The strip had several toppers during its run: Etta Kett Play Fashions, How to Draw Cartoons and Lovebyrds.[1]
The strip came to an end two months after Robinson died on September 21, 1974. The last daily appeared November 23, 1974, with the final Sunday strip published one day later.
Characters and story
Launched as a single panel during December 1925, it originally offered tips to teenagers on manners, etiquette and the social graces. Robinson, however, saw a narrative potential that went beyond the initial format, devising a strip of wholesome humor that maintained a readership over five decades. Drawing with a polished, clean-line style, he jettisoned the teen-tips to expand his teenage characters into a daily strip and Sunday page about energetic Etta Kett and her middle-class family and friends in a suburban setting.
Etta Kett came along six years after Carl Ed's Harold Teen and displayed certain parallels, notably activities set inside the Sugar Shack soda shop rather than the Sugar Bowl soda shop of Harold Teen. As Peter Kylling observed, Robinson also borrowed from his earlier strip, The Love-Byrds:
The series premiered in the early 1920s. Stopped in 1925. Apparently just another series about a married couple living in the suburbs, but there are differences taking the time and age in consideration: Howard Byrd helps with the daily chores, and Peggy Byrd works in an office along with Howard. Furthermore, Howard likes his parents-in-law(!) and he joins the army only to be kicked out because of poor eyesight. The father character in Robinson's next comic book series, Etta Kett, is clearly modelled after Howard, and the series as a whole may be seen as a continuation of The Love-Byrds, except that the Ketts have a daughter who is in focus. She, on the other hand, bears resemblance to Peggy Byrd![3]

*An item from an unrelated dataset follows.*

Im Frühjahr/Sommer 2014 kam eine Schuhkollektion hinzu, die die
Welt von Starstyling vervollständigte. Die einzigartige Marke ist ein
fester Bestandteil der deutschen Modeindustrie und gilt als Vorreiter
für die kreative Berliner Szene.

The brunette Etta and her boyfriend Wingey Wallace experienced an endless round of activities and events, such as soda fountain sessions at the Sugar Shack (where Wingey worked), rooting for the home team at the football field, arranging dates, pulling pranks and heading off for the rodeo. Comics historian Andy Madura commented, "Beginning in late 1925, Etta Kett was another of the flapper strips stemming from the 1920s. Like those that survived the era, Etta Kett had to metamorphosize away from the frivolous flapper mentality to attract Great Depression and beyond readers. For Etta Kett this was largely accomplished by putting Etta into a more college-like setting and making her the proper opposite to her somewhat wolfish boyfriends."[4]

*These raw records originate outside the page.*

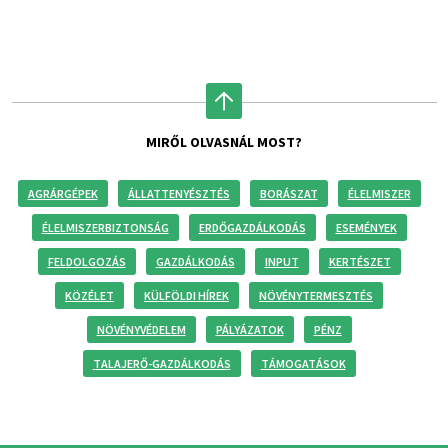
MIRŐL OLVASNÁL MOST?
AGRÁRGÉPEK
ÁLLATTENYÉSZTÉS
BORÁSZAT
ÉLELMISZER
ÉLELMISZERBIZTONSÁG
ERDŐGAZDÁLKODÁS
ESEMÉNYEK
FELDOLGOZÁS
GAZDÁLKODÁS
INPUT
KERTÉSZET
KÖZÉLET
KÜLFÖLDI HÍREK
NÖVÉNYTERMESZTÉS
NÖVÉNYVÉDELEM
PÁLYÁZATOK
PÉNZ
TALAJERŐ-GAZDÁLKODÁS
TÁMOGATÁSOK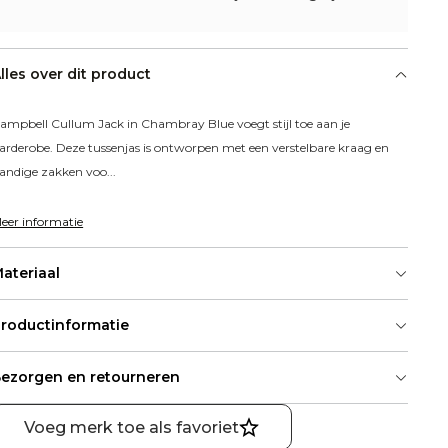
lles over dit product
ampbell Cullum Jack in Chambray Blue voegt stijl toe aan je 
arderobe. Deze tussenjas is ontworpen met een verstelbare kraag en 
andige zakken voo...
eer informatie
ateriaal
roductinformatie
ezorgen en retourneren
Voeg merk toe als favoriet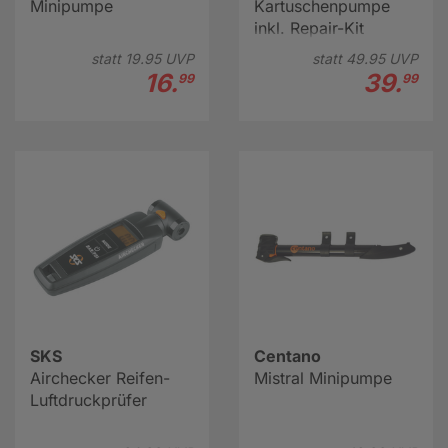
Minipumpe
Kartuschenpumpe
inkl. Repair-Kit
statt
19.
95
UVP
statt
49.
95
UVP
16.
39.
99
99
SKS
Centano
Airchecker Reifen-
Mistral Minipumpe
Luftdruckprüfer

During the 1930s fad for comic strip paper novelties, Robinson added play money and paper dolls to his full-size Etta Kett pages. Peter Kylling noted how the strip kept up with current fads and trends:
The overall plot shows the typical high school girl Etta Kett, her family, and her many teenage friends living a fairly normal suburban town life. Robinson was very particular about his panels so that both the characters' problems, their wardrobes, taste in music and so on artually corresponded with real life at the given times.[5]
Critical reaction
In Toonopedia, comics historian Don Markstein described the art style and the essence of the strip:
Despite the dropping of the original didactic mission, Etta never went beyond the bounds of old-fashioned propriety, even as the rest of the world became more permissive. Comics historian Stephen Becker called her and her friends "blandly good-looking young people" who "cavort in total innocence". Robinson used a sparse, fluid style, which was popular during the 1920s in all areas of American commercial art. Tho times changed, the look of Etta Kett didn't. It retained its clean, bold, uncluttered appearance for almost half a century.[6]
Comic books
Four issues of an Etta Kett comic book (numbered 11 through 14) were published by Standard Comics in 1948, all displaying the cover blurbs: "This Is a King Features Comic" and "Teen Age Darling of Millions of Readers".
A coloring book, Color the Comics with Etta Kett and Her Friends from the Famous Comic Strip, was published by Saalfield in 1960.
^ abHoltz, Allan (2012). American Newspaper Comics: An Encyclopedic Reference Guide. Ann Arbor: The University of Michigan Press. p. 142. ISBN9780472117567.
^Robinson entry, Who's Who of American Comic Books, 1928–1999. Accessed Oct. 14, 2018.